■ **Records contained in a dataset**
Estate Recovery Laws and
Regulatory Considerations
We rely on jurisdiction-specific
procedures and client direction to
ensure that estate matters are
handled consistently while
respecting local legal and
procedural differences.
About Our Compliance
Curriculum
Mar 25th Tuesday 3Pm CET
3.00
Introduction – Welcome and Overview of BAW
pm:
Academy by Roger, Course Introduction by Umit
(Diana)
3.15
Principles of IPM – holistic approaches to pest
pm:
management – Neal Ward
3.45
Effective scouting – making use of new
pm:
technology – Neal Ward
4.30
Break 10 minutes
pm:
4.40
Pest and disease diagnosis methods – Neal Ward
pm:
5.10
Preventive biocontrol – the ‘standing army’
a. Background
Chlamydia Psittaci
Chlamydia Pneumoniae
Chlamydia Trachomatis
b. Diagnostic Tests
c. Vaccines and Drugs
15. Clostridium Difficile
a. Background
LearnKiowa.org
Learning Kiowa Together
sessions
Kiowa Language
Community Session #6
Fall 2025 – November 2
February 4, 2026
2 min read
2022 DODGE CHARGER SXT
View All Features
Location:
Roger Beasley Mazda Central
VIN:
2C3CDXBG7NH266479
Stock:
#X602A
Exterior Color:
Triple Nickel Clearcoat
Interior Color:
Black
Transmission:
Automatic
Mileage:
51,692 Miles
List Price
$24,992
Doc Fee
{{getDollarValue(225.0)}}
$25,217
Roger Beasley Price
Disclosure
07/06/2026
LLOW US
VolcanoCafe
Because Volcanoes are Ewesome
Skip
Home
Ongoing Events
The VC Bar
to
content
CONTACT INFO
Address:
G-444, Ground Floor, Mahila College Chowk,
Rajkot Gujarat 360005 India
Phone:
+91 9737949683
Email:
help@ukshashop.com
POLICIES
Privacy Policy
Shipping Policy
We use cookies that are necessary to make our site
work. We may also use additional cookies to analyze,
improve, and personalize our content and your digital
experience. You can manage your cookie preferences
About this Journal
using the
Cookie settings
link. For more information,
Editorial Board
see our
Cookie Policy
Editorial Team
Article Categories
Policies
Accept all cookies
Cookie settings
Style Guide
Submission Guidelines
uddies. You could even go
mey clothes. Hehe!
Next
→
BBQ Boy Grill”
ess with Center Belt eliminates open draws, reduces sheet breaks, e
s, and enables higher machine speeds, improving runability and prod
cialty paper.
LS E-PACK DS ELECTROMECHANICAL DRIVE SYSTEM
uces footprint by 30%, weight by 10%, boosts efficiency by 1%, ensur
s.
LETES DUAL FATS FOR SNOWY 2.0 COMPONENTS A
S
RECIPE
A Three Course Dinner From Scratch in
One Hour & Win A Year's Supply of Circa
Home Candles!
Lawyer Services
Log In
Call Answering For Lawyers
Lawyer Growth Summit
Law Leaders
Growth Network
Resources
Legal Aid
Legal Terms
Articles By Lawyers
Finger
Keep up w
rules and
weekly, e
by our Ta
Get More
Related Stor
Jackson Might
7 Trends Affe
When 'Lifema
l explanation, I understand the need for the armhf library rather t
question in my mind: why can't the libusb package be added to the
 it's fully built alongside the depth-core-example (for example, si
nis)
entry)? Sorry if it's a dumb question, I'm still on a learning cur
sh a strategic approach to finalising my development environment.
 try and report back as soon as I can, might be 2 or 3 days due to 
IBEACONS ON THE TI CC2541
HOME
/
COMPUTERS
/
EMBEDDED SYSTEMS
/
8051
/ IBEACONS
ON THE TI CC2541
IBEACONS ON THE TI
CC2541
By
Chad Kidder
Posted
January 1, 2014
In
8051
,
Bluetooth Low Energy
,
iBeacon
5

■ **Exercise directions**
Extract all of the data above and output it character for character.

■ **Solution to this task**
Estate Recovery Laws and
Regulatory Considerations
We rely on jurisdiction-specific
procedures and client direction to
ensure that estate matters are
handled consistently while
respecting local legal and
procedural differences.
About Our Compliance
Curriculum
Mar 25th Tuesday 3Pm CET
3.00
Introduction – Welcome and Overview of BAW
pm:
Academy by Roger, Course Introduction by Umit
(Diana)
3.15
Principles of IPM – holistic approaches to pest
pm:
management – Neal Ward
3.45
Effective scouting – making use of new
pm:
technology – Neal Ward
4.30
Break 10 minutes
pm:
4.40
Pest and disease diagnosis methods – Neal Ward
pm:
5.10
Preventive biocontrol – the ‘standing army’
a. Background
Chlamydia Psittaci
Chlamydia Pneumoniae
Chlamydia Trachomatis
b. Diagnostic Tests
c. Vaccines and Drugs
15. Clostridium Difficile
a. Background
LearnKiowa.org
Learning Kiowa Together
sessions
Kiowa Language
Community Session #6
Fall 2025 – November 2
February 4, 2026
2 min read
2022 DODGE CHARGER SXT
View All Features
Location:
Roger Beasley Mazda Central
VIN:
2C3CDXBG7NH266479
Stock:
#X602A
Exterior Color:
Triple Nickel Clearcoat
Interior Color:
Black
Transmission:
Automatic
Mileage:
51,692 Miles
List Price
$24,992
Doc Fee
{{getDollarValue(225.0)}}
$25,217
Roger Beasley Price
Disclosure
07/06/2026
LLOW US
VolcanoCafe
Because Volcanoes are Ewesome
Skip
Home
Ongoing Events
The VC Bar
to
content
CONTACT INFO
Address:
G-444, Ground Floor, Mahila College Chowk,
Rajkot Gujarat 360005 India
Phone:
+91 9737949683
Email:
help@ukshashop.com
POLICIES
Privacy Policy
Shipping Policy
We use cookies that are necessary to make our site
work. We may also use additional cookies to analyze,
improve, and personalize our content and your digital
experience. You can manage your cookie preferences
About this Journal
using the
Cookie settings
link. For more information,
Editorial Board
see our
Cookie Policy
Editorial Team
Article Categories
Policies
Accept all cookies
Cookie settings
Style Guide
Submission Guidelines
uddies. You could even go
mey clothes. Hehe!
Next
→
BBQ Boy Grill”
ess with Center Belt eliminates open draws, reduces sheet breaks, e
s, and enables higher machine speeds, improving runability and prod
cialty paper.
LS E-PACK DS ELECTROMECHANICAL DRIVE SYSTEM
uces footprint by 30%, weight by 10%, boosts efficiency by 1%, ensur
s.
LETES DUAL FATS FOR SNOWY 2.0 COMPONENTS A
S
RECIPE
A Three Course Dinner From Scratch in
One Hour & Win A Year's Supply of Circa
Home Candles!
Lawyer Services
Log In
Call Answering For Lawyers
Lawyer Growth Summit
Law Leaders
Growth Network
Resources
Legal Aid
Legal Terms
Articles By Lawyers
Finger
Keep up w
rules and
weekly, e
by our Ta
Get More
Related Stor
Jackson Might
7 Trends Affe
When 'Lifema
l explanation, I understand the need for the armhf library rather t
question in my mind: why can't the libusb package be added to the
 it's fully built alongside the depth-core-example (for example, si
nis)
entry)? Sorry if it's a dumb question, I'm still on a learning cur
sh a strategic approach to finalising my development environment.
 try and report back as soon as I can, might be 2 or 3 days due to 
IBEACONS ON THE TI CC2541
HOME
/
COMPUTERS
/
EMBEDDED SYSTEMS
/
8051
/ IBEACONS
ON THE TI CC2541
IBEACONS ON THE TI
CC2541
By
Chad Kidder
Posted
January 1, 2014
In
8051
,
Bluetooth Low Energy
,
iBeacon
5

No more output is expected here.